Focusing on a single dataset, we compared DeiT with CNN models (analogous results stem from a comparison with vanilla ViTs). Despite the similar performance of individual CNN and DeiT models, ensembling benefits DeiTs to a larger extent. We attributed this to two mechanisms. To a minor extent, the confidence vectors of DeiTs are less peaked on the highest value, which has a slight benefit on ensembling. To a major extent, independently of the architecture, the predictions of CNN models are very similar to each other (independently of whether the prediction is wrong or right), whereas different DeiTs have a lower degree of mutual agreement, which turns out beneficial towards ensembling. This greater independence between DeiT learners also suggests that the loss landscape of DeiTs is qualitatively different from that of CNNs, and that DeiTs might be particularly suitable for algorithms that average the model weights throughout learning, such as stochastic weighted averaging33, since different weight configurations seem to interpret the image in a different way.
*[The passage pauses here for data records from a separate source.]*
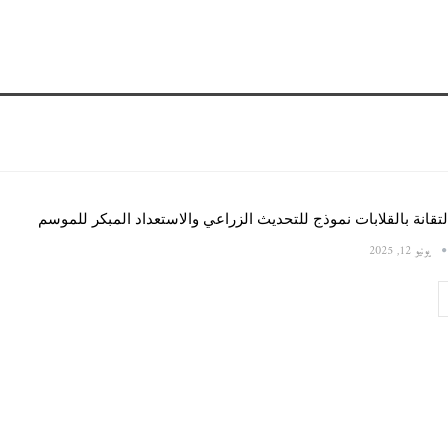
لتقانة بالقلابات نموذج للتحديث الزراعي والاستعداد المبكر للموسم
يونيو 12, 2025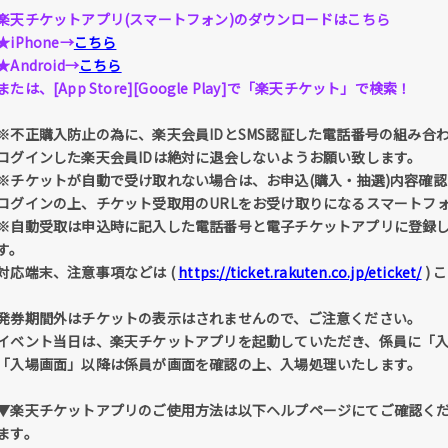
楽天チケットアプリ(スマートフォン)のダウンロードはこちら
★iPhone→
こちら
★Android→
こちら
または、[App Store][Google Play]で「楽天チケット」で検索！
※不正購入防止の為に、楽天会員IDとSMS認証した電話番号の組み合
ログインした楽天会員IDは絶対に退会しないようお願い致します。
※チケットが自動で受け取れない場合は、お申込(購入・抽選)内容確認 
ログインの上、チケット受取用のURLをお受け取りになるスマートフ
※自動受取は申込時に記入した電話番号と電子チケットアプリに登録
す。
対応端末、注意事項などは (
https://ticket.rakuten.co.jp/eticket/
) 
発券期間外はチケットの表示はされませんので、ご注意ください。
イベント当日は、楽天チケットアプリを起動していただき、係員に「
「入場画面」以降は係員が画面を確認の上、入場処理いたします。
▼楽天チケットアプリのご使用方法は以下ヘルプページにてご確認く
ます。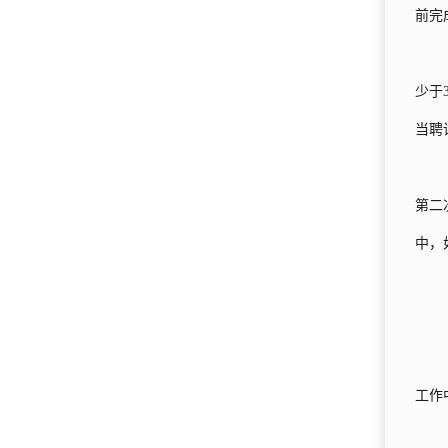
前完
少于
当聘
第二
中，
工作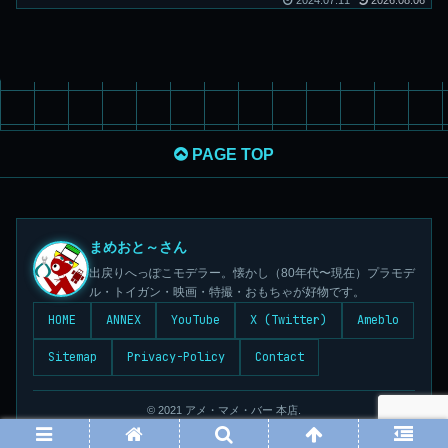
2024.07.11
2026.08.06
PAGE TOP
まめおと～さん
出戻りへっぽこモデラー。懐かし（80年代〜現在）プラモデ
ル・トイガン・映画・特撮・おもちゃが好物です。
HOME
ANNEX
YouTube
X (Twitter)
Ameblo
Sitemap
Privacy-Policy
Contact
© 2021 アメ・マメ・バー 本店.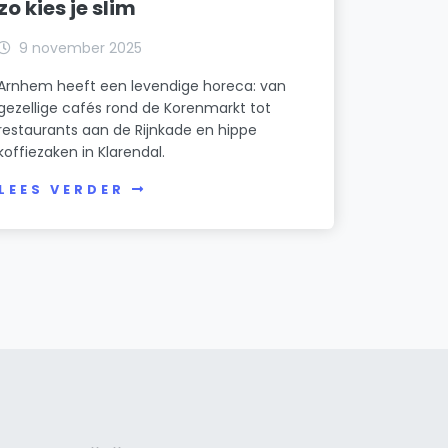
zo kies je slim
9 november 2025
Arnhem heeft een levendige horeca: van
gezellige cafés rond de Korenmarkt tot
restaurants aan de Rijnkade en hippe
koffiezaken in Klarendal.
LEES VERDER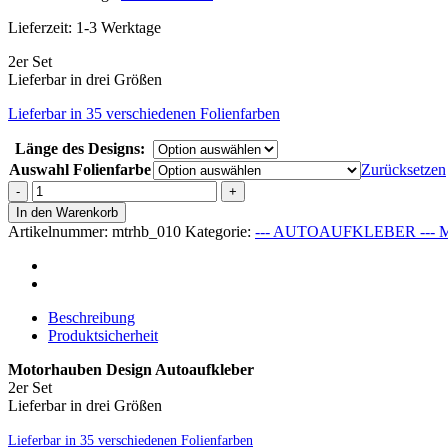
Lieferzeit:
1-3 Werktage
2er Set
Lieferbar in drei Größen
Lieferbar in 35 verschiedenen Folienfarben
Länge des Designs:
Auswahl Folienfarbe
Zurücksetzen
Motorhauben
Design
In den Warenkorb
#010
Artikelnummer:
mtrhb_010
Kategorie:
--- AUTOAUFKLEBER --- Mo
-
Set
Menge
Beschreibung
Produktsicherheit
Motorhauben Design Autoaufkleber
2er Set
Lieferbar in drei Größen
Lieferbar in 35 verschiedenen Folienfarben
Unlike many kinds of ViTs, the DeiT models we used have a similar number of parameters compared to CNNs, and the computational power required to train them is similar. In addition to their deployment requiring similar efforts, with higher performances, DeiTs have the additional advantage of being more straightforwardly interpretable than CNNs by ecologists, because of the attention map that characterizes transformers. The attention mechanism allows to effortlessly identify where in the image the model focused its attention (Fig. 3), rendering DeiTs more transparent and controllable by end users.

Figure 3
figure 3

Examples of DeiTs identifying images from different datasets: (a) Stanford Dogs, (b) SriLankan tiger beetles, (c) Florida wild-trap, and (d) NA-Birds datasets are visualized. The original image is shown on the left in each panel, while the right reveals where our model is paying attention while classifying the species in the image.

All these observations pose EDeiTs as a solid go-to method for the classification of ecology monitoring images. Though EDeiTs are likely to be an equally solid method also in different domains, we do not expect EDeiTs to beat the state of the art in mainstream datasets such as CIFAR34 or ImageNet35. In fact, for such datasets, immense efforts were made to achieve the state of the art, the top architectures are heavily tailored to these datasets36, and their training required huge numerical efforts. Even reusing those same top architectures, it is hard to achieve high single-model performances with simple training protocols and moderate computational resources. In addition, while ensembling provides benefits37, well-tailored architectural choices can provide the same benefits38. Therefore, it is expected that the SOTA models trained on these datasets will benefit less from ensembling.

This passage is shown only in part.